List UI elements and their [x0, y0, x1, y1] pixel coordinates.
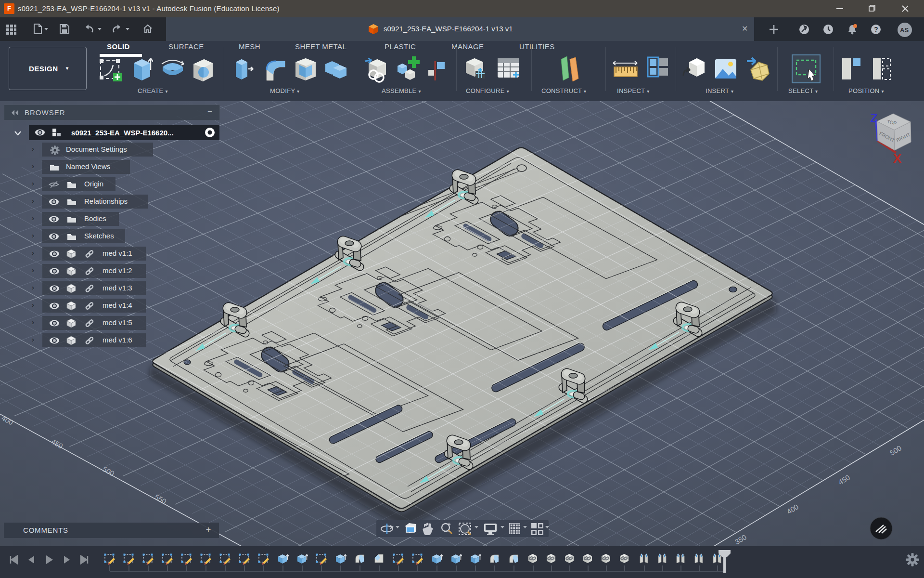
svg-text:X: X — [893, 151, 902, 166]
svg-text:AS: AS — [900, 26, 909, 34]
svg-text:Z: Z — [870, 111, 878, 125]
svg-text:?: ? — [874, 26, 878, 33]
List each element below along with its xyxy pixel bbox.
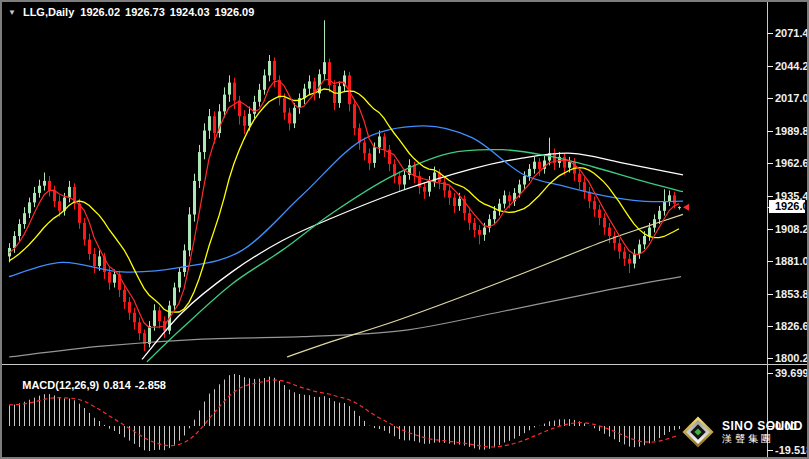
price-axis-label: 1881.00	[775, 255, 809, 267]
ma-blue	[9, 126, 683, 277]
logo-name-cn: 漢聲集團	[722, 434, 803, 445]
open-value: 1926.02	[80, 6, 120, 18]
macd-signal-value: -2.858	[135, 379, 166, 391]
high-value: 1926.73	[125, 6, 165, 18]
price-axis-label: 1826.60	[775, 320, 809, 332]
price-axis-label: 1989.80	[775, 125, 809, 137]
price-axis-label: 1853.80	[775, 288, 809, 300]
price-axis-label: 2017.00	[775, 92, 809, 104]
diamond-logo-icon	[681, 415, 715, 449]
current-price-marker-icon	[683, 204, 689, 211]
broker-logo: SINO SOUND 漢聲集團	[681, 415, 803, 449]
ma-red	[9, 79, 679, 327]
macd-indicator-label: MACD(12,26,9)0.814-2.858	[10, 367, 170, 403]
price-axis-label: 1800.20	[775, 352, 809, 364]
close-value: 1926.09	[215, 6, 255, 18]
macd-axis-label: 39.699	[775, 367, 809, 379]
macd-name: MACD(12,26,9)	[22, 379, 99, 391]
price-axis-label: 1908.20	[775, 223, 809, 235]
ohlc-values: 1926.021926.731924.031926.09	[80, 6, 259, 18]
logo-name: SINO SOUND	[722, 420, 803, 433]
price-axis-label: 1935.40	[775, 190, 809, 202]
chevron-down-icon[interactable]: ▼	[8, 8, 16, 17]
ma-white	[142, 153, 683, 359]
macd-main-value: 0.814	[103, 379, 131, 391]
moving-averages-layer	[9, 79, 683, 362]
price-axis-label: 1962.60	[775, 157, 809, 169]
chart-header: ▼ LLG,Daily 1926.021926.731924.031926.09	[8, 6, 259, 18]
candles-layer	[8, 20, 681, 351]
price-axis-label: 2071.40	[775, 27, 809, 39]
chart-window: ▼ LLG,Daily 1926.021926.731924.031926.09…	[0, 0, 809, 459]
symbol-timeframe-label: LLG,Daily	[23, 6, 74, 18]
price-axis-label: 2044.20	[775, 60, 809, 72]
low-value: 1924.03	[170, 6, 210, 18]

...

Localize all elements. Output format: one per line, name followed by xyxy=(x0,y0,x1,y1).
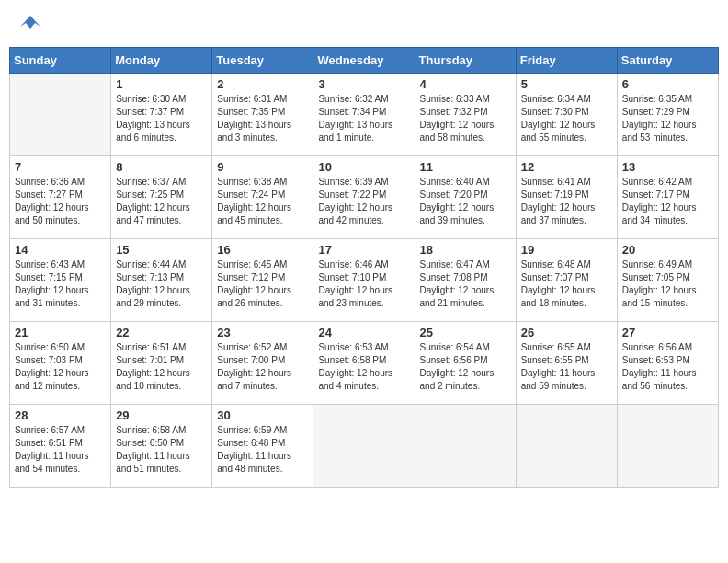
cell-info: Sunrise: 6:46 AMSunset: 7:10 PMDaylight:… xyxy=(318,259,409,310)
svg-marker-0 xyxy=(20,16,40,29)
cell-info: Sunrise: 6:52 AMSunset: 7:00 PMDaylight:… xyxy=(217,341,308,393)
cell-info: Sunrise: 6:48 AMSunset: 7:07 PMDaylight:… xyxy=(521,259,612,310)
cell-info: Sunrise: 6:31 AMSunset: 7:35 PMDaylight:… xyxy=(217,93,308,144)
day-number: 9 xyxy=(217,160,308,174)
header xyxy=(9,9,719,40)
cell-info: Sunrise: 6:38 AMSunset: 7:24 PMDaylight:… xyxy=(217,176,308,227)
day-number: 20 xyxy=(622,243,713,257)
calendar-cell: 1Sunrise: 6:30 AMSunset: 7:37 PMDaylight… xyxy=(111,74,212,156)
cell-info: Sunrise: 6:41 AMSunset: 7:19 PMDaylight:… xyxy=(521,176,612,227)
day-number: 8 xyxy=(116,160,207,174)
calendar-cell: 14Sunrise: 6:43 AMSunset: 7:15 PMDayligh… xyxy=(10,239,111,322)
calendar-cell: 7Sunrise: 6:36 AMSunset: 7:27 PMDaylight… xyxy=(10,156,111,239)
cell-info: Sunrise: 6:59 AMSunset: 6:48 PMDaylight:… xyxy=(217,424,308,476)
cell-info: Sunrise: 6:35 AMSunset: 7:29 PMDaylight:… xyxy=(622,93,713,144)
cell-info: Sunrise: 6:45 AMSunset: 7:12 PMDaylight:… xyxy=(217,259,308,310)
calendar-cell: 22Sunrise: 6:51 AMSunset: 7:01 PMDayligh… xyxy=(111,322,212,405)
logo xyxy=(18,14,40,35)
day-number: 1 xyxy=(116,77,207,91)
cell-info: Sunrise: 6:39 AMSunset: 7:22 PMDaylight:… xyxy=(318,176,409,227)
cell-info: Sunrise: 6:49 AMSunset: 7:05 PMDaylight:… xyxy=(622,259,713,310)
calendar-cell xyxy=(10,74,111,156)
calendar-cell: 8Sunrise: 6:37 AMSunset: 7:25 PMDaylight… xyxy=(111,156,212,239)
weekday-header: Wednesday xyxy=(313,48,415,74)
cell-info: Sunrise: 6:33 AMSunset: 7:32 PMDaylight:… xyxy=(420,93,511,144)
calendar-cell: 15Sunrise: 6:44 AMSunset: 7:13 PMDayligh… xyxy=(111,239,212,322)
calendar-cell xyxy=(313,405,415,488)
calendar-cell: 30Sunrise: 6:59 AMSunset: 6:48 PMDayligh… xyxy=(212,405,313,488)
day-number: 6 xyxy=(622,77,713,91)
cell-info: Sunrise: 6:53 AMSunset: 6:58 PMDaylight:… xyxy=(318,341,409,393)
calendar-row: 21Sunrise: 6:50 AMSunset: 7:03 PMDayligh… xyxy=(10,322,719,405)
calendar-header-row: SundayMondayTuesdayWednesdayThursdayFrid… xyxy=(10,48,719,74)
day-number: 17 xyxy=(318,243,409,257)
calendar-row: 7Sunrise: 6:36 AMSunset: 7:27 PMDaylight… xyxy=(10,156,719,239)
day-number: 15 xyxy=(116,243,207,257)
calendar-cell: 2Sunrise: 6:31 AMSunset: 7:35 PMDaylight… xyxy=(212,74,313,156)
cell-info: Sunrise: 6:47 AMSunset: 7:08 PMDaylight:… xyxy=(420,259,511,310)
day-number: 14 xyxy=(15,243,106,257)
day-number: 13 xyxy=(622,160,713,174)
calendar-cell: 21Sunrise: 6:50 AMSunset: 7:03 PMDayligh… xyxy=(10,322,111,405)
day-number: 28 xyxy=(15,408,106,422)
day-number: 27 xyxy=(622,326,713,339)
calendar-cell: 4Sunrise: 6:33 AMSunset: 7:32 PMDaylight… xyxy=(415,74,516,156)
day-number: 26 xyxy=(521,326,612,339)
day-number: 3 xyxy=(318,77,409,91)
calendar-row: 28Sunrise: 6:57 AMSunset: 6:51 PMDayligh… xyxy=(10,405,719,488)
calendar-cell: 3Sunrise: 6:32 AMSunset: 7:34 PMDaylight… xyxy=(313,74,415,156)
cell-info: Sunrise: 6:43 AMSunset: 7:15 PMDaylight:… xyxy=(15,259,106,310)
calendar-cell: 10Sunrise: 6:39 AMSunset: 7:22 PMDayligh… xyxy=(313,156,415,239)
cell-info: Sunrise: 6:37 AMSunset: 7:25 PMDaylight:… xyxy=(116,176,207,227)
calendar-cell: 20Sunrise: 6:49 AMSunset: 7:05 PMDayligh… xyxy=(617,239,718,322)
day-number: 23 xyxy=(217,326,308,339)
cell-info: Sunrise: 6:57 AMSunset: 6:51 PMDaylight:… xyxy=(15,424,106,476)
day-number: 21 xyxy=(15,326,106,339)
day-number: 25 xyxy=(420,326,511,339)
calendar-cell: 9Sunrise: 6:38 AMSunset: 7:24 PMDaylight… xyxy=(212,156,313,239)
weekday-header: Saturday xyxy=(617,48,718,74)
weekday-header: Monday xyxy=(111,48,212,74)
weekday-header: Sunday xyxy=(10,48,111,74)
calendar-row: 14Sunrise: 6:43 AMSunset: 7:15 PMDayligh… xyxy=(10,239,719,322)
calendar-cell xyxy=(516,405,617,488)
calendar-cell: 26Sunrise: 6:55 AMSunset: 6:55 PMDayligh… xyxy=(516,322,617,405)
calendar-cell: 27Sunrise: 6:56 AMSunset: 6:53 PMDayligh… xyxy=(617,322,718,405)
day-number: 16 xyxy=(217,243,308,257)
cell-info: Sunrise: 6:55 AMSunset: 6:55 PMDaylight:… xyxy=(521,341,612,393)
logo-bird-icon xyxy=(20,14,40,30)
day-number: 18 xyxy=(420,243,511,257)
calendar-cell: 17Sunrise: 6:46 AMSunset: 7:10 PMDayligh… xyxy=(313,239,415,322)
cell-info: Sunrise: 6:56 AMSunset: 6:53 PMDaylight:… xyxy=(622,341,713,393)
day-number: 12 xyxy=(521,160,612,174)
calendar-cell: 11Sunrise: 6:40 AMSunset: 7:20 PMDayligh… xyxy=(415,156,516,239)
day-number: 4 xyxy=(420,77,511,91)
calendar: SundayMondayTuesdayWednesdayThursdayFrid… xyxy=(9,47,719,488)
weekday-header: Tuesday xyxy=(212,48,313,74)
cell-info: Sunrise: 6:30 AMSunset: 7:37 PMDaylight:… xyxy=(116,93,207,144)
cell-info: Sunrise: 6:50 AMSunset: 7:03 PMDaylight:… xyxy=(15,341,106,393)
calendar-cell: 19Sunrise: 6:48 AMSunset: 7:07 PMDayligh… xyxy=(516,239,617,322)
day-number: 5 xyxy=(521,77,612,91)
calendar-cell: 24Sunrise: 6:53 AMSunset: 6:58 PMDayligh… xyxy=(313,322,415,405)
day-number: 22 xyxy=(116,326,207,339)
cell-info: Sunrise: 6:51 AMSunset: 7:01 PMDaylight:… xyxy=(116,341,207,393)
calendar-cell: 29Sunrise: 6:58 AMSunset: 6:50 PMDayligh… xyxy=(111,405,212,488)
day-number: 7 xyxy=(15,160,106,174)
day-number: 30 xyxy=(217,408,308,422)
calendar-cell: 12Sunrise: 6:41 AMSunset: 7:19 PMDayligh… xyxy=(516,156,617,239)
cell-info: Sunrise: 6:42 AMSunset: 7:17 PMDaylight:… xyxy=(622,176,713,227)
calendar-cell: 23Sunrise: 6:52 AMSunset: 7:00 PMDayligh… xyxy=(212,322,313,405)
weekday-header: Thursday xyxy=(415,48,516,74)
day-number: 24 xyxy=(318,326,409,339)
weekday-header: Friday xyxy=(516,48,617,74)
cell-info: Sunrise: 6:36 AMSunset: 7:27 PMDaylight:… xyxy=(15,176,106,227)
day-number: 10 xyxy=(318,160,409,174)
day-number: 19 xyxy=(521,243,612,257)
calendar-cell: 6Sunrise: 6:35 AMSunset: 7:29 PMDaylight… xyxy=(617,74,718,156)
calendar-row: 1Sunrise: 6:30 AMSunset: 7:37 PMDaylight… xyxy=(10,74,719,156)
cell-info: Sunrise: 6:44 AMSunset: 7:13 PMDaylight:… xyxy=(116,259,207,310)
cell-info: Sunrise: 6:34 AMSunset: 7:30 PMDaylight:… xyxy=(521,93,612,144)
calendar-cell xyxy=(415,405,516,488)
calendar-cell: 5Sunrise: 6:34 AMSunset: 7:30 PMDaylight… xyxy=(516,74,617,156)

Task to carry out: Where the word "漢聲集團" shows up in a line of the listing, return that line.

Reply to the task:
logo-name-cn: 漢聲集團	[722, 434, 803, 445]
broker-logo: SINO SOUND 漢聲集團	[681, 415, 803, 449]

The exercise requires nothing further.